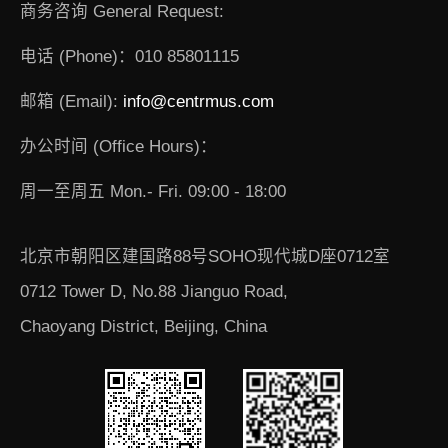
商务咨询 General Request:
电话 (Phone)：010 85801115
邮箱 (Email):
info@centrmus.com
办公时间 (Office Hours)：
周一至周五 Mon.- Fri. 09:00 - 18:00
北京市朝阳区建国路88号SOHO现代城D座0712室
0712 Tower D, No.88 Jianguo Road,
Chaoyang District, Beijing, China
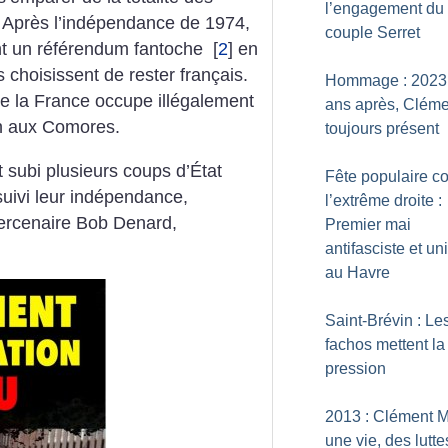
l’engagement du
. Après l’indépendance de 1974,
couple Serret
tient un référendum fantoche
[
2
]
en
 choisissent de rester français.
Hommage : 2023
e la France occupe illégalement
ans après, Cléme
on aux Comores.
toujours présent
t subi plusieurs coups d’État
Fête populaire co
suivi leur indépendance,
l’extrême droite :
mercenaire Bob Denard,
Premier mai
antifasciste et uni
au Havre
Saint-Brévin : Le
fachos mettent la
pression
2013 : Clément M
une vie, des lutte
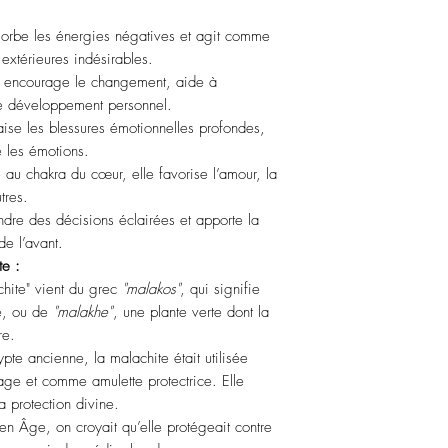
sorbe les énergies négatives et agit comme
 extérieures indésirables.
e encourage le changement, aide à
 le développement personnel.
aise les blessures émotionnelles profondes,
e les émotions.
au chakra du cœur, elle favorise l’amour, la
tres.
ndre des décisions éclairées et apporte la
de l’avant.
te :
hite" vient du grec
"malakos"
, qui signifie
re, ou de
"malakhe"
, une plante verte dont la
re.
pte ancienne, la malachite était utilisée
ge et comme amulette protectrice. Elle
 la protection divine.
 Âge, on croyait qu’elle protégeait contre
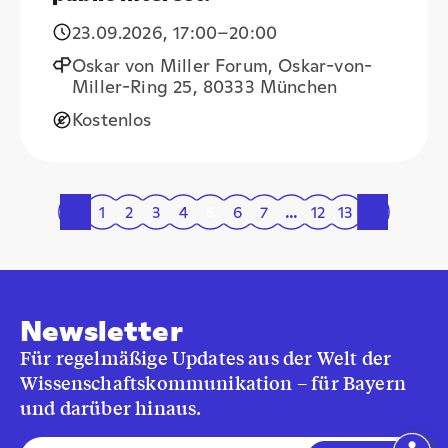
23.09.2026
,
17:00
–20:00
Oskar von Miller Forum, Oskar-von-
Miller-Ring 25, 80333 München
Kostenlos
«
1
2
3
4
5
6
7
…
12
13
»
Newsletter
Für regelmäßige Updates aus der Welt der
Wissenschaftskommunikation – für Bayern
und darüber hinaus.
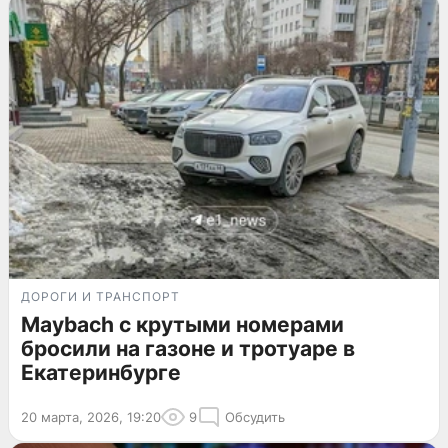
ДОРОГИ И ТРАНСПОРТ
Maybach с крутыми номерами
бросили на газоне и тротуаре в
Екатеринбурге
20 марта, 2026, 19:20
9
Обсудить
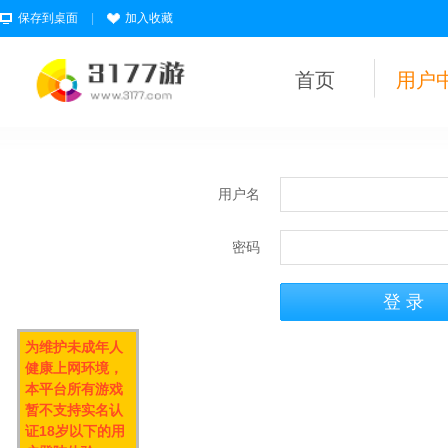
保存到桌面
|
加入收藏
首页
用户
用户名
密码
为维护未成年人
健康上网环境，
本平台所有游戏
暂不支持实名认
证18岁以下的用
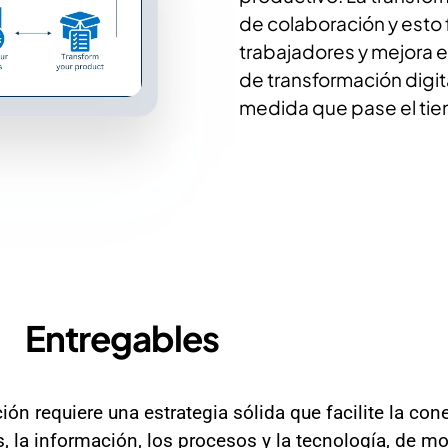
de colaboración y esto f
trabajadores y mejora el
de transformación digita
medida que pase el ti
Entregables
ión requiere una estrategia sólida que facilite la con
, la información, los procesos y la tecnología, de m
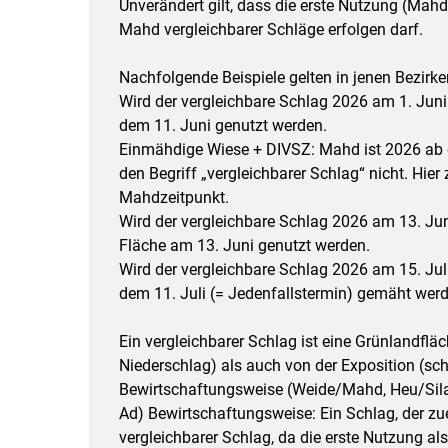
Unverändert gilt, dass die erste Nutzung (Mah
Mahd vergleichbarer Schläge erfolgen darf.
Nachfolgende Beispiele gelten in jenen Bezirke
Wird der vergleichbare Schlag 2026 am 1. Jun
dem 11. Juni genutzt werden.
Einmähdige Wiese + DIVSZ: Mahd ist 2026 ab d
den Begriff „vergleichbarer Schlag“ nicht. Hier 
Mahdzeitpunkt.
Wird der vergleichbare Schlag 2026 am 13. Ju
Fläche am 13. Juni genutzt werden.
Wird der vergleichbare Schlag 2026 am 15. Ju
dem 11. Juli (= Jedenfallstermin) gemäht werd
Ein vergleichbarer Schlag ist eine Grünlandflä
Niederschlag) als auch von der Exposition (scha
Bewirtschaftungsweise (Weide/Mahd, Heu/Silag
Ad) Bewirtschaftungsweise: Ein Schlag, der zue
vergleichbarer Schlag, da die erste Nutzung als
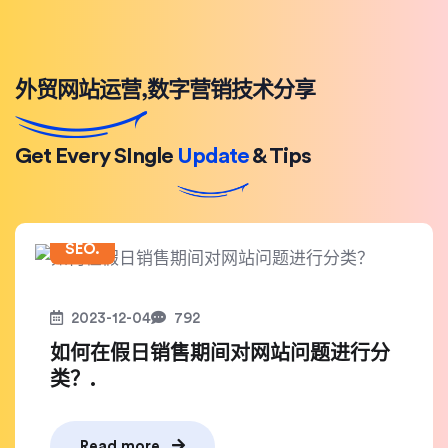
外贸网站运营,数字营销技术分享
Get Every SIngle
Update
& Tips
SEO.
2023-12-04
792
如何在假日销售期间对网站问题进行分
类？.
Read more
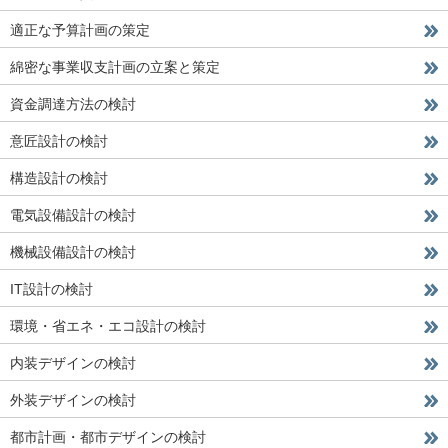
適正な予算計画の策定
綿密な事業収支計画の立案と策定
資金調達方法の検討
意匠設計の検討
構造設計の検討
電気設備設計の検討
機械設備設計の検討
IT設計の検討
環境・省エネ・エコ設計の検討
内装デザインの検討
外装デザインの検討
都市計画・都市デザインの検討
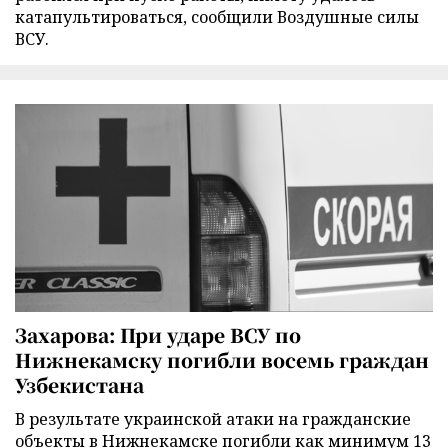
катапультироваться, сообщили Воздушные силы
ВСУ.
Захарова: При ударе ВСУ по
Нижнекамску погибли восемь граждан
Узбекистана
В результате украинской атаки на гражданские
объекты в Нижнекамске погибли как минимум 13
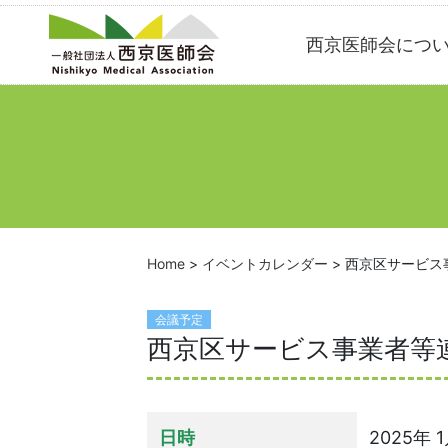
Skip
西京医師会につ
to
content
Home
>
イベントカレンダー
>
西京区サービス
会議予定
西京区サービス事業者等
日時
2025年 1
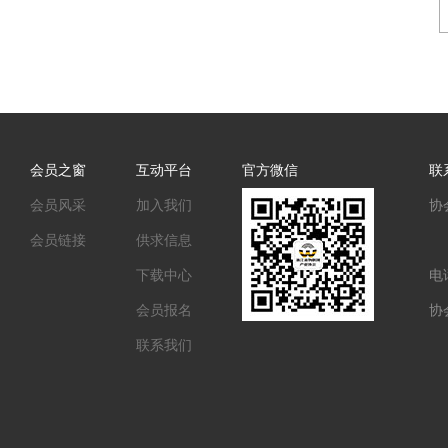
会员之窗
互动平台
官方微信
联
会员风采
加入我们
协
会员链接
供求信息
下载中心
电话
会员报名
协会
联系我们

+--

> _EXERCISE DETAILS_
Report every line of the preceding listing where the string "werden" occurs.

> _RESULT BELOW_
dem 11. Juni genutzt werden.
Fläche am 13. Juni genutzt werden.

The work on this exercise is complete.